Мадам Кампан была еще более спокойна и серьезна, чем раньше.

— Расскажи мне все! Ничего не скрывай от меня! — просила я ее.

— В Париже бунты, мадам. Толпы людей бродят по улицам, и владельцы забаррикадировали свои магазины.

— Насилие! Как я ненавижу его! — пробормотала я.

— Дантон произносит речи в саду Пале-Рояля, и Демулен — тоже. Они сбросили зеленую кокарду, потому что это цвета графа д’Артуа.

— Боюсь, что они ненавидят Артуа почти так же, как и меня.

Мне стало грустно, когда я вспомнила о тех расточительных авантюрах, которые мы делали с ним.

— Они выбрали цвета мсье Орлеанского, мадам — красный, белый и синий, триколор. Они требуют восстановления в должности Некера и маршируют по улицам с бюстами Некера и герцога Орлеанского.

— Значит, теперь они герои!

Луи снова изменил мнение. Теперь он решил, что необходимы твердые действия. Он призовет военных, он пошлет гарнизоны в Бастилию. Генеральные Штаты необходимо распустить. Но, укрепляя гарнизонами Бастилию, король отдал приказ, чтобы они не использовали ружья против народа.

Я никогда не забуду ту ночь четырнадцатого июля. Жаркий, знойный день подошел к концу, и мы удалились в свои апартаменты.

Я не могла заснуть. Как я была не похожа на Луи! Его отдых, казалось, ничто не могло потревожить. Но, когда прибыл посыльный, его пришлось разбудить.

Это был герцог де Ларошфуко де Лианкур. Он поспешно приехал из Парижа, чтобы рассказать нам ужасную историю. Его лицо было пепельного цвета, его голос дрожал.

Я слышала, как он кричал, чтобы его провели к королю. Тогда я встала и накинула платье.
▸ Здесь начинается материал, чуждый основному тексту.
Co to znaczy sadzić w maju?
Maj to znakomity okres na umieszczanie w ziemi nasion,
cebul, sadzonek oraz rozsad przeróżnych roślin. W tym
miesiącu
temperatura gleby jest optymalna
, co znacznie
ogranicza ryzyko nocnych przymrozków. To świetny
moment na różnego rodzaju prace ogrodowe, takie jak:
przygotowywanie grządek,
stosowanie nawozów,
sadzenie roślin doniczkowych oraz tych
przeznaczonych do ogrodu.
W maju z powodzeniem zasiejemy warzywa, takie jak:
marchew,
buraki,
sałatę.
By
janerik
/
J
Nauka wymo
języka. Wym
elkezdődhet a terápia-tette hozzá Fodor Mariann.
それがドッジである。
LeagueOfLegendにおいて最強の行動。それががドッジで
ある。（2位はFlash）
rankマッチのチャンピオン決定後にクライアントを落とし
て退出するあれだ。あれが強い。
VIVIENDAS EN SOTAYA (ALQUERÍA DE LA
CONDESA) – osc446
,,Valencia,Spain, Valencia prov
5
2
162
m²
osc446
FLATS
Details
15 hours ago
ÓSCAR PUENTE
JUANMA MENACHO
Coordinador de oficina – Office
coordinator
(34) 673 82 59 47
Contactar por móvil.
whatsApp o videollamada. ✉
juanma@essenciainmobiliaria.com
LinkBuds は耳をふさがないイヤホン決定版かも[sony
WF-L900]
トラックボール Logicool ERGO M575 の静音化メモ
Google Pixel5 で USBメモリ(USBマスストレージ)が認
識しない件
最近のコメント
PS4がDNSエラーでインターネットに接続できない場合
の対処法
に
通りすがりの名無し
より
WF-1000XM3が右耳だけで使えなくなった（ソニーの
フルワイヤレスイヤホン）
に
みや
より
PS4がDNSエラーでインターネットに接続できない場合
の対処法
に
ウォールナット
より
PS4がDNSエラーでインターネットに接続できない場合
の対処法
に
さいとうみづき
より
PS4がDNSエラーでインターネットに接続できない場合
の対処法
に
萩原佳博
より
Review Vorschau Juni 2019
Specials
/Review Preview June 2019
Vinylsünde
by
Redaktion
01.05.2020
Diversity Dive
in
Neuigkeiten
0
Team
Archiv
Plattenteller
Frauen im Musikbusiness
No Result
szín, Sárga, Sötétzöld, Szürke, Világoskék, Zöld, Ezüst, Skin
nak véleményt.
Королевские слуги возражали. Король находится в постели, говорили они. Его нельзя беспокоить в такой час.

Потом я услышала немногословный ответ Лианкура:

— Разбудите короля! Я должен видеть короля!

Герцог вошел в спальню.

— Сир! Народ штурмовал Бастилию! — воскликнул он.

Луи сел в кровати, протирая глаза со сна.

— Бастилию… — пробормотал он.

— Они взяли Бастилию, сир!

— А… комендант?…

— Они убили де Лоне, сир. Они прошествовали в тюрьму с его головой на пике.

— Это, кажется, похоже на восстание! — сказал король.

— Нет, сир! — серьезно ответил герцог. — Это революция!